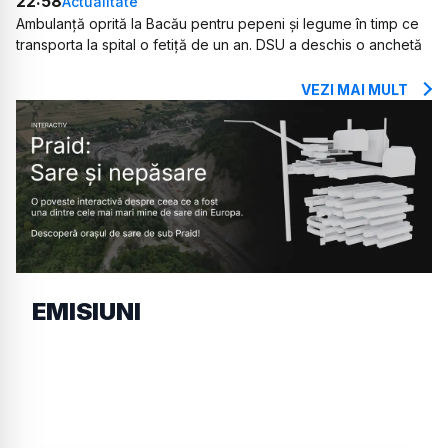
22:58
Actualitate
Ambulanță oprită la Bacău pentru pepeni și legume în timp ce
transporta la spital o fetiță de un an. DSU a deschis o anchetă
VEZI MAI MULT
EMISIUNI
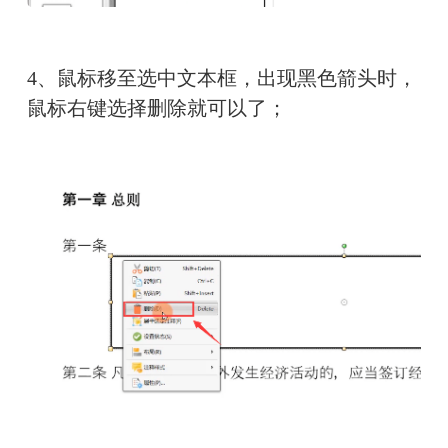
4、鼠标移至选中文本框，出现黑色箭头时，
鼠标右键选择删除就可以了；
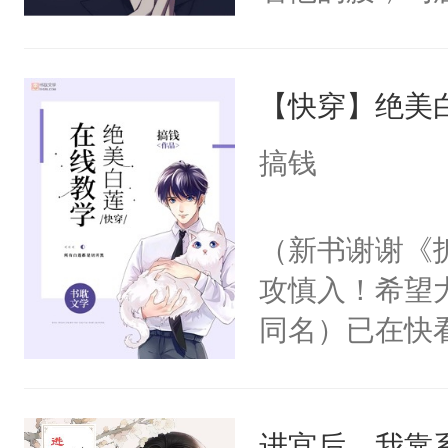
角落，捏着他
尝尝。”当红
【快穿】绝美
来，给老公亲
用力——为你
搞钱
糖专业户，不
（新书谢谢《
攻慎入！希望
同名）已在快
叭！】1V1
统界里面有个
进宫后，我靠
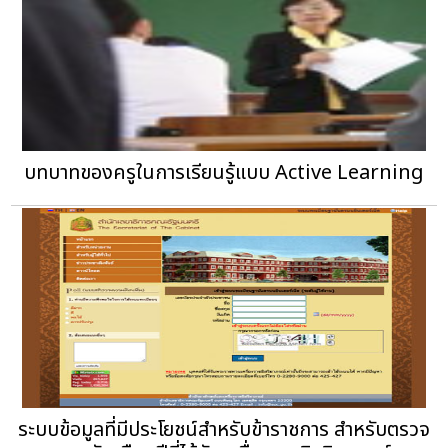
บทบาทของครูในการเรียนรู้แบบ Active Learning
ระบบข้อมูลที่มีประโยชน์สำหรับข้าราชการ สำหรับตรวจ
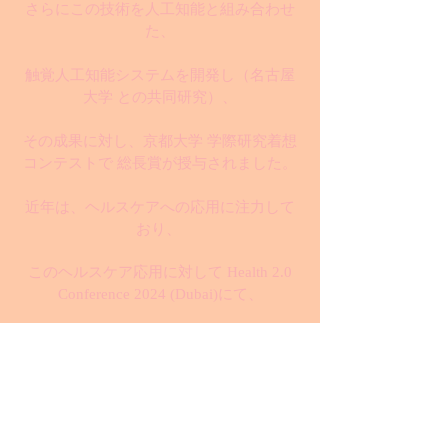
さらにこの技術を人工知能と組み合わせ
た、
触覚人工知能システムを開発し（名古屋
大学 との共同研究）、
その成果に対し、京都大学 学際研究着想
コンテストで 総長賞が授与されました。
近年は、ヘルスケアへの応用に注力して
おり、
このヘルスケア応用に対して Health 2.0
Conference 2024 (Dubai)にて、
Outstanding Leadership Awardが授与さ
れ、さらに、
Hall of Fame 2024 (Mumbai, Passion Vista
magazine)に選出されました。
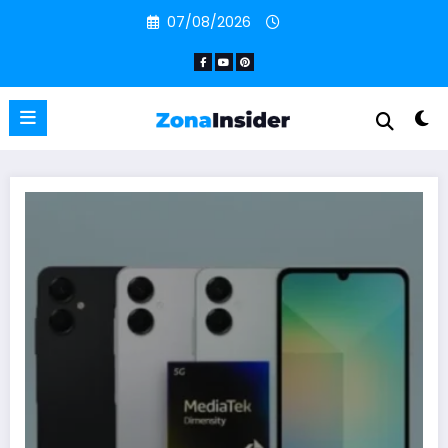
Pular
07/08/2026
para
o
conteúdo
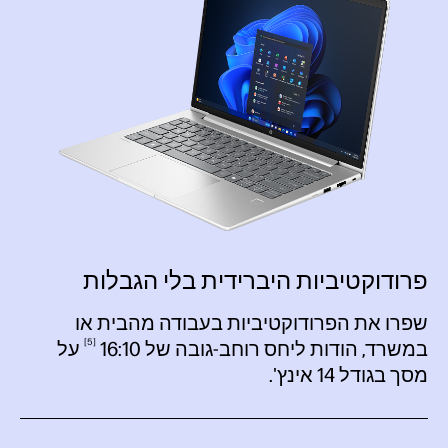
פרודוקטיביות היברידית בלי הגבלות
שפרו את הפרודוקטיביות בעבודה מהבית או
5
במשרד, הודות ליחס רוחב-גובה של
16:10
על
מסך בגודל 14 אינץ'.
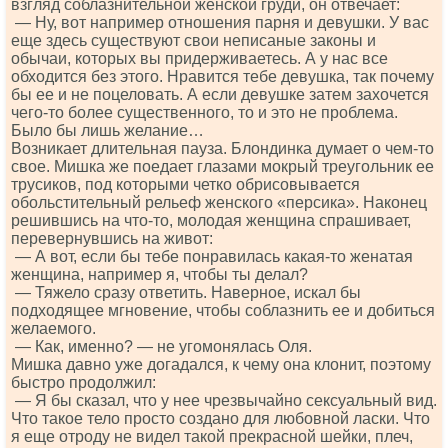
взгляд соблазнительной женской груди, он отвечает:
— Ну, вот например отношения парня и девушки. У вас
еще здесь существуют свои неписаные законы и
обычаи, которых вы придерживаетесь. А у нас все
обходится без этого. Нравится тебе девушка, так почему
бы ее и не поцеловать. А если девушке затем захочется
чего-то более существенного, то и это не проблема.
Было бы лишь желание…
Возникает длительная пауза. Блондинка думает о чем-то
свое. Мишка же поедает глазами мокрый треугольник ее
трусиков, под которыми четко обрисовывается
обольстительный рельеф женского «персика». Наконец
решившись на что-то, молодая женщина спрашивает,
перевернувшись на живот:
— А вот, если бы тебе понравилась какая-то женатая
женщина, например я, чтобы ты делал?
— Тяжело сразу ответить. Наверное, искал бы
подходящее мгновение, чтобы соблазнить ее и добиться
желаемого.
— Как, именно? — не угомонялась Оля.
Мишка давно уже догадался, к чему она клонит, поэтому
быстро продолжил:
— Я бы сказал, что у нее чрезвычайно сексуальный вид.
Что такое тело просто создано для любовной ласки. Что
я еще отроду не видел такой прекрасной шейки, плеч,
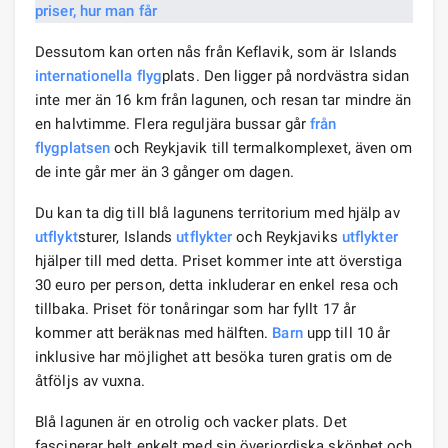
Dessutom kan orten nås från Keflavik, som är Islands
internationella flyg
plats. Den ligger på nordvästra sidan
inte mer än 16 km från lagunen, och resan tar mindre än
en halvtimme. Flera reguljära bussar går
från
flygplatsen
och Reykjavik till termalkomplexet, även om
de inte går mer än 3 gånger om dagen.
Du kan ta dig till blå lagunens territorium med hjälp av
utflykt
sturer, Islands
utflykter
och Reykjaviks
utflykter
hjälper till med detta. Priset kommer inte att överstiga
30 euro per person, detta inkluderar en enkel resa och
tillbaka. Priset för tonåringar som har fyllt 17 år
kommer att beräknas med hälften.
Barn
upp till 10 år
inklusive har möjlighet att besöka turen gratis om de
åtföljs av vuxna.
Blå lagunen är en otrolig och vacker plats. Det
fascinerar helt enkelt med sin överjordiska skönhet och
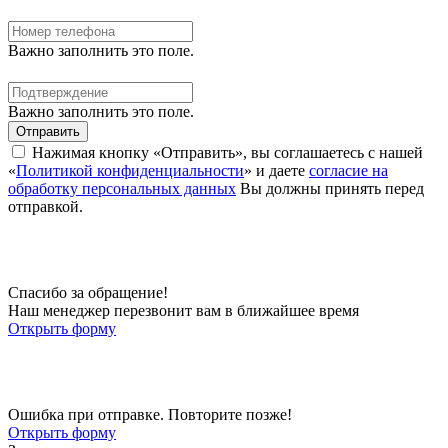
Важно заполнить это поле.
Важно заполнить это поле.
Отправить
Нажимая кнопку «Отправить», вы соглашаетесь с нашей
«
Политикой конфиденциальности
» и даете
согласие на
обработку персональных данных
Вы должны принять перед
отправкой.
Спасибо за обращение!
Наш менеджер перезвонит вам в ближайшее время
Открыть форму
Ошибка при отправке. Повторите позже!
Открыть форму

•••••

_DIRECTIONS FOR THIS TASK_
Please leave the images out and retype the rest of the material exactly.

_RESULT_
22:58
Actualitate
Ambulanță oprită la Bacău pentru pepeni și legume în timp ce
transporta la spital o fetiță de un an. DSU a deschis o anchetă
VEZI MAI MULT
EMISIUNI
4、鼠标移至选中文本框，出现黑色箭头时，
鼠标右键选择删除就可以了；
角落，捏着他
尝尝。”当红
【快穿】绝美
来，给老公亲
用力——为你
搞钱
糖专业户，不
（新书谢谢《
攻慎入！希望
同名）已在快
叭！】1V1
统界里面有个
进宫后，我靠
บทบาทของครูในการเรียนรู้แบบ Active Learning
ระบบข้อมูลที่มีประโยชน์สำหรับข้าราชการ สำหรับตรวจ
さらにこの技術を人工知能と組み合わせ
た、
触覚人工知能システムを開発し（名古屋
大学 との共同研究）、
その成果に対し、京都大学 学際研究着想
コンテストで 総長賞が授与されました。
近年は、ヘルスケアへの応用に注力して
おり、
このヘルスケア応用に対して Health 2.0
Conference 2024 (Dubai)にて、
Outstanding Leadership Awardが授与さ
れ、さらに、
Hall of Fame 2024 (Mumbai, Passion Vista
magazine)に選出されました。
Pular
07/08/2026
para
o
conteúdo
פרודוקטיביות היברידית בלי הגבלות
שפרו את הפרודוקטיביות בעבודה מהבית או
5
במשרד, הודות ליחס רוחב-גובה של
16:10
על
מסך בגודל 14 אינץ'.
взгляд соблазнительной женской груди, он отвечает:
— Ну, вот например отношения парня и девушки. У вас
еще здесь существуют свои неписаные законы и
обычаи, которых вы придерживаетесь. А у нас все
обходится без этого. Нравится тебе девушка, так почему
бы ее и не поцеловать. А если девушке затем захочется
чего-то более существенного, то и это не проблема.
Было бы лишь желание…
Возникает длительная пауза. Блондинка думает о чем-то
свое. Мишка же поедает глазами мокрый треугольник ее
трусиков, под которыми четко обрисовывается
обольстительный рельеф женского «персика». Наконец
решившись на что-то, молодая женщина спрашивает,
перевернувшись на живот:
— А вот, если бы тебе понравилась какая-то женатая
женщина, например я, чтобы ты делал?
— Тяжело сразу ответить. Наверное, искал бы
подходящее мгновение, чтобы соблазнить ее и добиться
желаемого.
— Как, именно? — не угомонялась Оля.
Мишка давно уже догадался, к чему она клонит, поэтому
быстро продолжил:
— Я бы сказал, что у нее чрезвычайно сексуальный вид.
Что такое тело просто создано для любовной ласки. Что
я еще отроду не видел такой прекрасной шейки, плеч,
Dessutom kan orten nås från Keflavik, som är Islands
internationella flyg
plats. Den ligger på nordvästra sidan
inte mer än 16 km från lagunen, och resan tar mindre än
en halvtimme. Flera reguljära bussar går
från
flygplatsen
och Reykjavik till termalkomplexet, även om
de inte går mer än 3 gånger om dagen.
Du kan ta dig till blå lagunens territorium med hjälp av
utflykt
sturer, Islands
utflykter
och Reykjaviks
utflykter
hjälper till med detta. Priset kommer inte att överstiga
30 euro per person, detta inkluderar en enkel resa och
tillbaka. Priset för tonåringar som har fyllt 17 år
kommer att beräknas med hälften.
Barn
upp till 10 år
inklusive har möjlighet att besöka turen gratis om de
åtföljs av vuxna.
Blå lagunen är en otrolig och vacker plats. Det
fascinerar helt enkelt med sin överjordiska skönhet och
Важно заполнить это поле.
Важно заполнить это поле.
Отправить
Нажимая кнопку «Отправить», вы соглашаетесь с нашей
«
Политикой конфиденциальности
» и даете
согласие на
обработку персональных данных
Вы должны принять перед
отправкой.
Спасибо за обращение!
Наш менеджер перезвонит вам в ближайшее время
Открыть форму
Ошибка при отправке. Повторите позже!
Открыть форму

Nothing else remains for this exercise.